Pour le développement en entreprise d’une IA responsable, gage de succès pour développer des solutions de haute qualité, M. Blais invite les entrepreneurs à considérer les points suivants : la création de politiques internes, la gouvernance de leurs données, la formation donnée à l’équipe, l’analyse des impacts, la gestion des risques, la validité des solutions mises de l’avant ou la surveillance.
Mener une réflexion sur l’IA en entreprise
L’engouement pour l’IA attire des entrepreneurs impatients de toucher aux retombées de l’IA, mais différents conférenciers lors de l’événement l’IA en affaires rappelle l’importance de bien réfléchir au projet à développer, de penser au « pourquoi » de celui-ci. « C’est la toute première chose à laquelle réfléchir avant même de penser au volet technique. C’est important de comprendre ce qu’on essaie réellement d’accomplir au niveau affaires, (et) de cibler le problème qu’on tente de régler », lance Tarek Ben Rhouma, directeur principal de la valorisation des données au Mouvement Desjardins.
Patrick Morin, directeur innovation numérique chez Groupe Canam, demande aux dirigeants de regarder au-delà des barrières préalablement connues : « Il y a des problèmes qu’on connait aujourd’hui qui sont acceptés comme normaux. L’IA amène une nouvelle profondeur ». Il souligne que la désirabilité d’un projet est à considérer sur différents pans, auprès de l’exécutif, des équipes ou encore des clients.

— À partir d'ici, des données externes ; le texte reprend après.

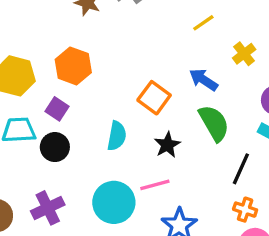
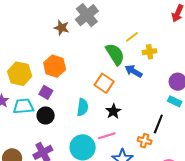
yellow cross: (244, 54) -> (150, 52), moved, turned 32
green semicircle: (214, 123) -> (115, 54), moved
orange cross: (245, 210) -> (145, 141), moved

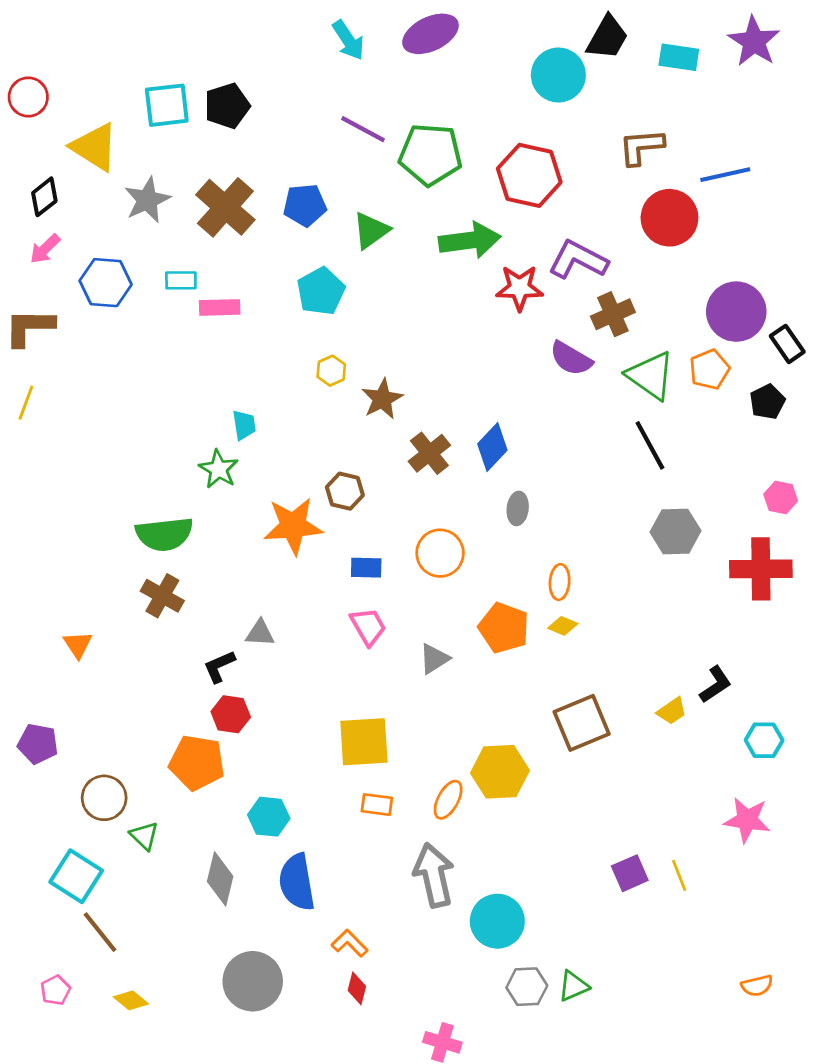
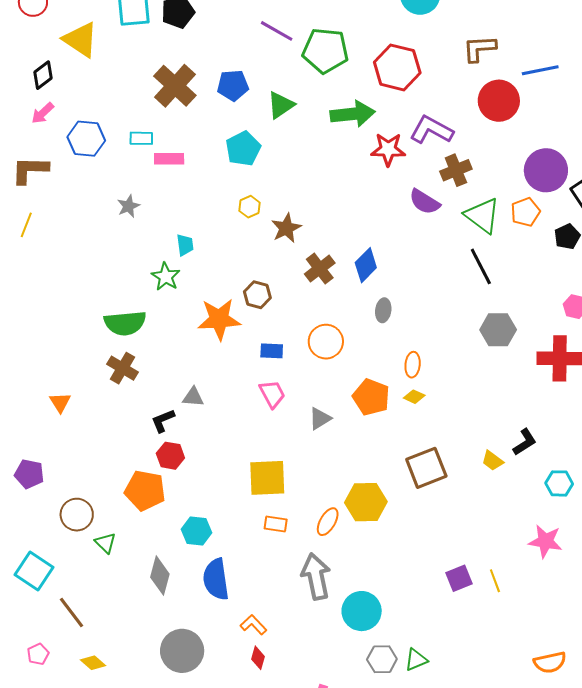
gray star: (147, 200) -> (128, 206), moved, size x0.7
yellow trapezoid: (672, 711) -> (492, 461), turned 70
cyan square: (76, 876) -> (34, 571), moved
orange semicircle: (757, 986) -> (550, 662), size x1.4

Pour mener une réflexion adéquate, Anne Nguyen, directrice de l’intelligence artificielle au Conseil de l’innovation du Québec, recommande de s’entourer d’experts en IA, qui peuvent contribuer au développement d’un projet propre à l’ADN d’une entreprise. Au Québec, les incubateurs et accélérateurs en IA sont nombreux, et différents sites les regroupant sont mis à la disposition des entreprises.
Les 3 assises nécessaires pour l’adoption de l’IA
Mme Nguyen énumère trois piliers essentiels pour l’adoption de l’IA en entreprise : les fondations (l’architecture sur laquelle l’IA est montée), le fonctionnel (le produit, réfléchi, fonctionnel et compréhensible, que les gens vont recevoir entre leurs mains) et le culturel (la possession d’assises organisationnelles pour aller de l’avant ; une bonne gestion de risques et culture de l’innovation et du changement centré sur l’humain).
Pour la création de bonnes fondations, Mike Cloutier conseille la mise en place d’un « chef de l’IA », soit un exécutif responsable de la vision, de la stratégie, mais aussi de l’architecture de l’IA. « Le plus gros investissement c’est l’architecture, (se demander) comment être certain d’avoir une architecture qui est pertinente hier, aujourd’hui et demain ? Au minimum, on parle d’une gouvernance de données, d’une vision souvent infonuagique, d’une stratégie IA dans son ensemble », explique le directeur des données et de l’IA de chez Moov AI.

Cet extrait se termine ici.